Iran’s “offensive defense” strategy was founded by Lt. Gen. Qassem Soleimani, who was assassinated on the orders of then-US President Donald Trump on January 3, 2020, in a drone attack.
According to the dictates of this strategic doctrine, Tehran is firmly and strategically oriented to instrumentalize the numerous Shiite populations of the Middle East so that it can indirectly pressure and strike countries with which it does not maintain land or sea borders.
So, for example, it could – and in the past – attack Israel through Lebanon’s Hezbollah (whose involvement in the current phase of the Arab-Israeli conflict is feared by everyone, while we should note that if something like this happens it will be one of the few times a Sunni – such as Hamas – and a Shiite organization, both extreme, will strike simultaneously on the battlefields of the common “enemy”) and Saudi Arabia through the Shiite Houthi rebels of northwestern Yemen.

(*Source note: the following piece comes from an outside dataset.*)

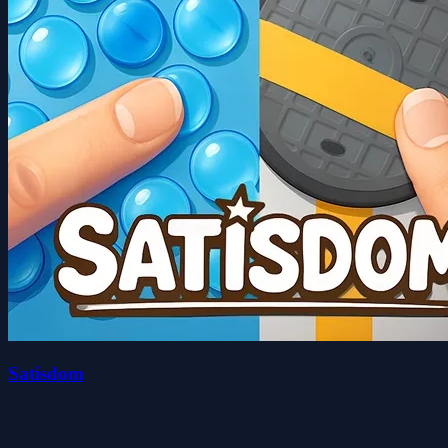
Satisdom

In other words, we see Tehran applying Liddell Hart’s “strategy of indirect approach”, since, without wanting to get involved directly, it appears to be able to rekindle many foci of ignition in the region through its “proxies”, in a heterogeneous, one-sided “proxy war”, which – however – we see for the first time acquiring purely asymmetric characteristics, with an attack by an extremist group on the state of Israel itself, while in the last three decades, we have been watching a lasting, but different “proxy war” either between the Sunni Saudis and the Shia Iranians with a field of action in Lebanon, Iraq, Syria, Yemen and Bahrain, or – earlier – from the time of the 6-Day War and Yom Kippur, between the USA and the then USSR with the scope of the Arab-Israeli conflicts.
These particular Shia religious groups – the “war agents” of Tehran in its hostility against the state of Israel – and more specifically their armed arms, are considered by many, at this stage, as the “long arm” of Iran in the region.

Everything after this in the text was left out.